Even if the imaging does not clearly show evidence of PCVS, if Mr Ponosh suspects its presence from his vast clinical experience he may recommend an Abdominal Venogram.
This is a low risk, minimally invasive procedure usually conducted as a day case in hospital under local anaesthetic and light sedation so is essentially pain free (please refer to Angiogram & Venogram Information). In a specialized x-ray room, a small needle is placed in your groin and under x-ray guided imaging and through the injection of contrast dye, the nature of your abdominal veins and any evidence of PCVS is identified. This may appear as varicose veins in your pelvis, dilated ovarian or pelvic veins or in some cases compression of other draining veins. You will be asked to hold your breath several times and occasionally a special CT scan may be taken during your procedure (Dyna CT) for very detailed assessment.
If PCVS is confirmed, usually through the identification of a dilated ovarian vein, Mr Ponosh will proceed to definitively treat this during the same procedure. The malfunctioning vein (usually the left but in some cases the right or both) is entered with a fine wire and tube (1mm in size) and the vein is permanently blocked off with tiny coils which cause the vein to block off in a controlled and planned fashion. This is known as “coil embolization”. The treatment of these dilated veins stops the blood pooling in the pelvis and stops the venous congestion and hypertension that causes your symptoms.
The venogram takes approximately 20 minutes and if found the “coil embolization” takes an additional 10 minutes. The benefit of this procedure is that it is definitive. It is the only way of without doubt confirming or excluding PCVS and treating it in the same procedure. In rare instances where PCVS is not found, this is still of significant clinical benefit as it excludes the condition without a doubt. If it is present, it is easily treated. Apart from being extremely low risk and minimally invasive, it has a rapid recovery.

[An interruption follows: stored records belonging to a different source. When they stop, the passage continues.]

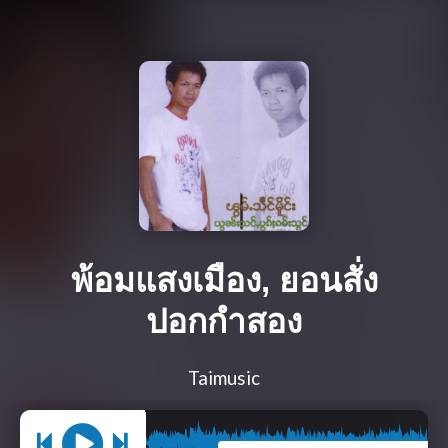
พ้อมแสงเมือง, ยอนสั่ง
ปอกกำสอง
Taimusic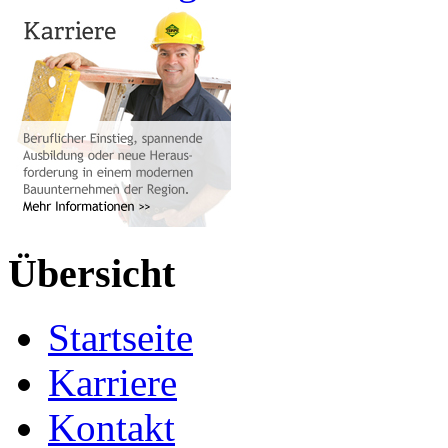
Übersicht
Startseite
Karriere
Kontakt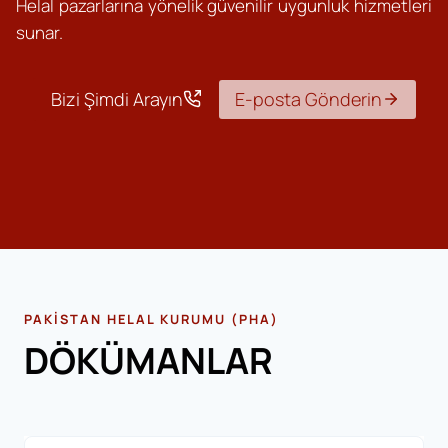
Helal pazarlarına yönelik güvenilir uygunluk hizmetleri
sunar.
Bizi Şimdi Arayın
E-posta Gönderin
PAKISTAN HELAL KURUMU (PHA)
DÖKÜMANLAR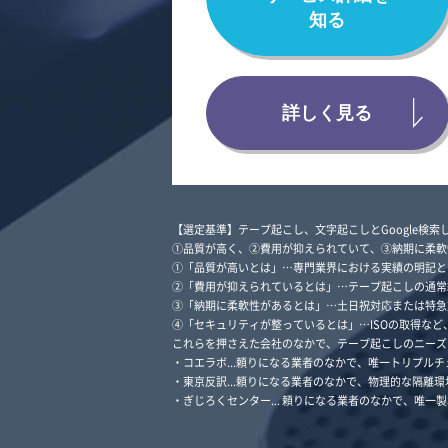
知る
詳しく見る
【選定基準】テープ起こし、文字起こしとGoogle検索し
①品質が高く、②費用が抑えられていて、③納期に柔軟
①「品質が高いとは」…専門業界における
実績の明記と
②「費用が抑えられているとは」…テープ起こしの通常
③「納期に柔軟性があるとは」…
土日祝対応または特急
④「セキュリティが整っているとは」…
ISOの取得など
これらを押さえた会社のなかで、テープ起こしのニーズに
・コエラボ...頼りになる業者のなかで、唯一トリプルチ
・東京反訳...頼りになる業者のなかで、物理的な隔離
・ぎじろくセンター... 頼りになる業者のなかで、唯一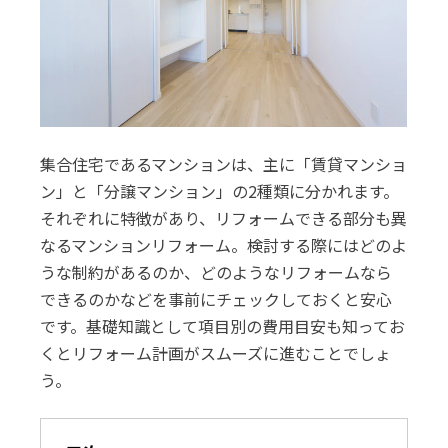
集合住宅であるマンションは、主に「賃貸マンショ
ン」と「分譲マンション」の2種類に分かれます。
それぞれに特徴があり、リフォームできる部分も異
なるマンションリフォーム。検討する際にはどのよ
うな制約があるのか、どのようなリフォームなら
できるのかなどを事前にチェックしておくと安心
です。基礎知識として項目別の費用目安も知ってお
くとリフォーム計画がスムーズに進むことでしょ
う。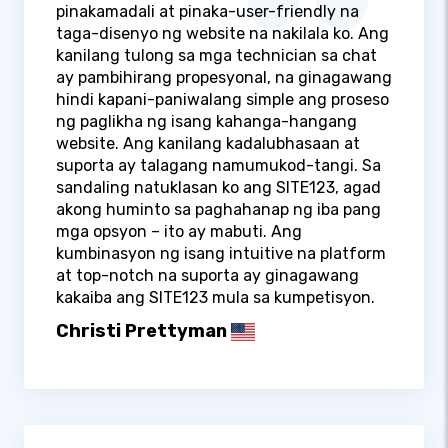
pinakamadali at pinaka-user-friendly na
taga-disenyo ng website na nakilala ko. Ang
kanilang tulong sa mga technician sa chat
ay pambihirang propesyonal, na ginagawang
hindi kapani-paniwalang simple ang proseso
ng paglikha ng isang kahanga-hangang
website. Ang kanilang kadalubhasaan at
suporta ay talagang namumukod-tangi. Sa
sandaling natuklasan ko ang SITE123, agad
akong huminto sa paghahanap ng iba pang
mga opsyon – ito ay mabuti. Ang
kumbinasyon ng isang intuitive na platform
at top-notch na suporta ay ginagawang
kakaiba ang SITE123 mula sa kumpetisyon.
Christi Prettyman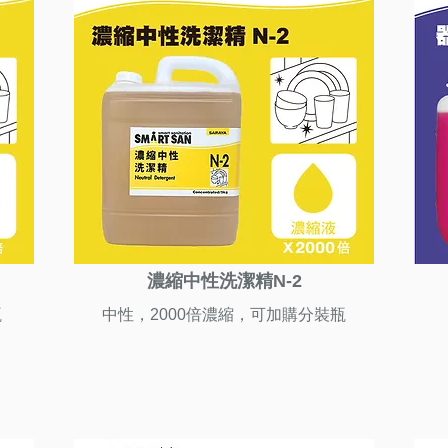
濃縮中性洗潔精N-2
瓶
中性，2000倍濃縮，可加購分裝瓶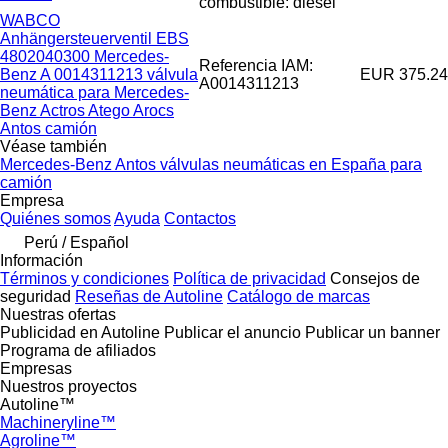
combustible: diésel
WABCO
Anhängersteuerventil EBS
4802040300 Mercedes-
Referencia IAM:
Benz A 0014311213 válvula
EUR 375.24
A0014311213
neumática para Mercedes-
Benz Actros Atego Arocs
Antos camión
Véase también
Mercedes-Benz Antos válvulas neumáticas en España para
camión
Empresa
Quiénes somos
Ayuda
Contactos
Perú / Español
Información
Términos y condiciones
Política de privacidad
Consejos de
seguridad
Reseñas de Autoline
Catálogo de marcas
Nuestras ofertas
Publicidad en Autoline
Publicar el anuncio
Publicar un banner
Programa de afiliados
Empresas
Nuestros proyectos
Autoline™
Machineryline™
Agroline™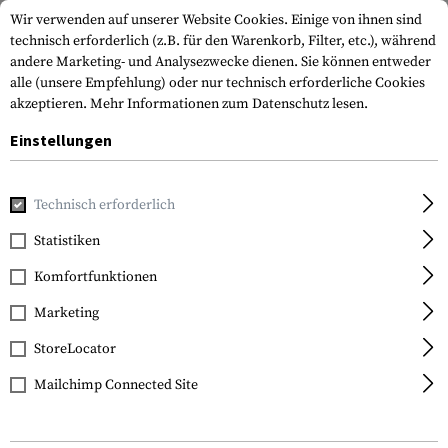
Wir verwenden auf unserer Website Cookies. Einige von ihnen sind
technisch erforderlich (z.B. für den Warenkorb, Filter, etc.), während
andere Marketing- und Analysezwecke dienen. Sie können entweder
alle (unsere Empfehlung) oder nur technisch erforderliche Cookies
akzeptieren.
Mehr Informationen zum Datenschutz lesen.
Einstellungen
Home
Waffenzubehör
Optik & Zielvorrichtungen
Ziel
Technisch erforderlich
Statistiken
FILTER
Komfortfunktionen
Marketing
NEU
NEU
StoreLocator
Mailchimp Connected Site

In cases of May-Thurner Syndrome, a venogram is also undertaken but if found, it is usually treated with a balloon venoplasty (stretching the vein) or placing a stent to permanently treat the narrowing. Mr Ponosh will discuss this further with you if suspected. Please see Angiogram & Venogram Information for further details.
Mr Ponosh is a no gap provider so there is no cost for this procedure for all private health funds
Following the procedure, some gentle pressure is applied to your groin. You rest in bed for approximately 3 hours and you in almost all instances are home later in the day. Mr Ponosh recommends a quiet day or two at home but the procedure has little impact on your day to day life.
Pain following the procedure is usually minimal. A dull ache in the groin is not uncommon and well controlled with paracetamol. Following the procedure, bed rest is required for a short time and most people leave the hospital within 4 hours of the procedure.
Once discharged, you are able to resume your normal activities within the first 24-48 hours. The best advice is not to over exert yourself and avoid heavy lifting or strenuous gym work for 5-7 days.
Some people may develop an aching back or loin pain, similar to period pain for a few days following the procedure as the embolized veins completely block off. This resolves rapidly and is well controlled with regular oral pain medications.
By treating your PCVS , the pelvic varicose veins should gradually shrink away over a few weeks and your symptoms improve. As the main ovarian and pelvic veins have been embolised, if you also have any lower leg varices, these can now be treated with a reduced chance of them coming back in the future (which they have a high chance of coming back if you did not have the pelvic vein embolisation). Mr Ponosh will discuss your leg vein management in detail with you. Any symptoms that you have been having related to the varicose veins in the pelvis should also slowly improve.